Fix: Treat Sloth-generated PrometheusRule resources as generated artifacts — never edit them directly. All changes must go through the PrometheusServiceLevel CRD source. If you need to override an alert threshold, use Sloth's override fields or disable a generated alert and write a supplemental rule in a separate PrometheusRule.

4. Single-Window Burn Rate Alerts (Forgetting the Second Window)¶

You write a burn rate alert that fires when the 1-hour error rate exceeds 14.4× the budget consumption rate. A 30-second spike in errors makes the 1-hour window spike and pages on-call. By the time they respond, the spike is resolved and the 1-hour rate has dropped. This is a false positive caused by using only one time window.

Fix: Always use two windows — a short window to detect urgency and a long window to confirm the signal is real. Both must exceed the burn rate threshold:

# SHORT window confirms severity
rate(errors[5m]) / rate(total[5m]) > 14.4 * (1 - 0.999)
AND
# LONG window confirms it is not a blip
rate(errors[1h]) / rate(total[1h]) > 14.4 * (1 - 0.999)

Sloth and Pyrra generate this correctly by default. If you write rules manually, this is the most common mistake.

5. Forgetting That `increase()` Does Not Work With Staleness Gaps¶

Your SLO is defined over a 30-day window using increase(http_requests_total[30d]). The service was restarted 15 days ago and Prometheus has a counter reset recorded. increase() handles resets correctly within its window. But if the series was absent (service down, scrape failing) for several hours, increase() extrapolates across the gap, producing incorrect values — either inflated or deflated error budget calculations.

Fix: Use sum(rate(...[window])) * seconds_in_window for multi-day windows with potentially missing data, or use recording rules that accumulate daily and sum them.
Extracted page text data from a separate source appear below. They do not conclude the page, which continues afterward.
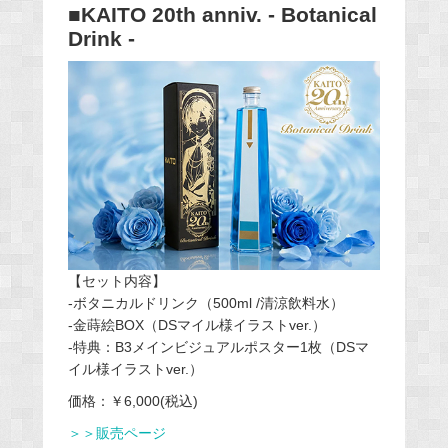
■KAITO 20th anniv. - Botanical
Drink -
【セット内容】
-ボタニカルドリンク（500ml /清涼飲料水）
-金蒔絵BOX（DSマイル様イラストver.）
-特典：B3メインビジュアルポスター1枚（DSマ
イル様イラストver.）
価格：￥6,000(税込)
＞＞販売ページ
Alternatively, use sum_over_time(slo:sli_error:ratio_rate5m[30d]) over Sloth's pre-computed 5-minute ratio recording rule — the 5-minute window limits extrapolation error.
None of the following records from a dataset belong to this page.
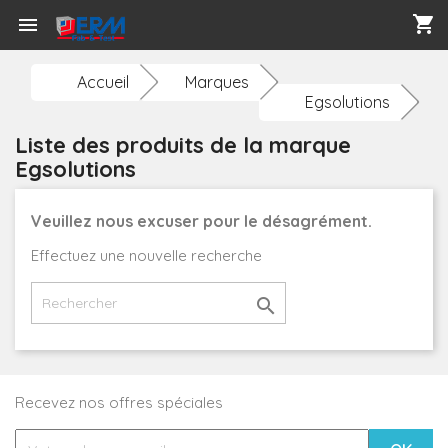
shopping_cart

Accueil
Marques
Egsolutions
Liste des produits de la marque
Egsolutions
Veuillez nous excuser pour le désagrément.
Effectuez une nouvelle recherche

Recevez nos offres spéciales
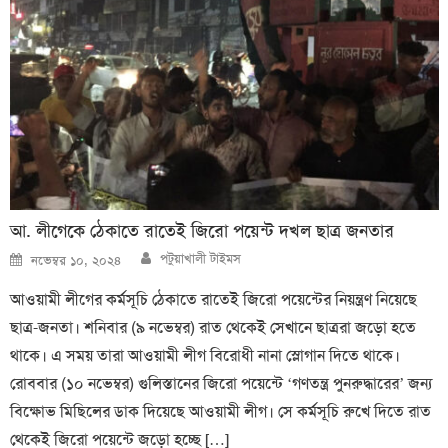
আ. লীগেকে ঠেকাতে রাতেই জিরো পয়েন্ট দখল ছাত্র জনতার
Author
Posted
পটুয়াখালী টাইমস
নভেম্বর ১০, ২০২৪
on
আওয়ামী লীগের কর্মসূচি ঠেকাতে রাতেই জিরো পয়েন্টের নিয়ন্ত্রণ নিয়েছে
ছাত্র-জনতা। শনিবার (৯ নভেম্বর) রাত থেকেই সেখানে ছাত্ররা জড়ো হতে
থাকে। এ সময় তারা আওয়ামী লীগ বিরোধী নানা স্লোগান দিতে থাকে।
রোববার (১০ নভেম্বর) গুলিস্তানের জিরো পয়েন্টে ‘গণতন্ত্র পুনরুদ্ধারের’ জন্য
বিক্ষোভ মিছিলের ডাক দিয়েছে আওয়ামী লীগ। সে কর্মসূচি রুখে দিতে রাত
থেকেই জিরো পয়েন্টে জড়ো হচ্ছে […]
6. Alerting on Error Budget Percentage Without Urgency Context¶

Your alert reads "Error budget at 20% remaining." The on-call engineer does not know whether to panic or monitor. 20% remaining with 1 day left in the month at 1× burn rate means the service will coast to month-end fine. 20% remaining with 20 days left at 6× burn rate means the budget is exhausted in 4 days and action is urgent.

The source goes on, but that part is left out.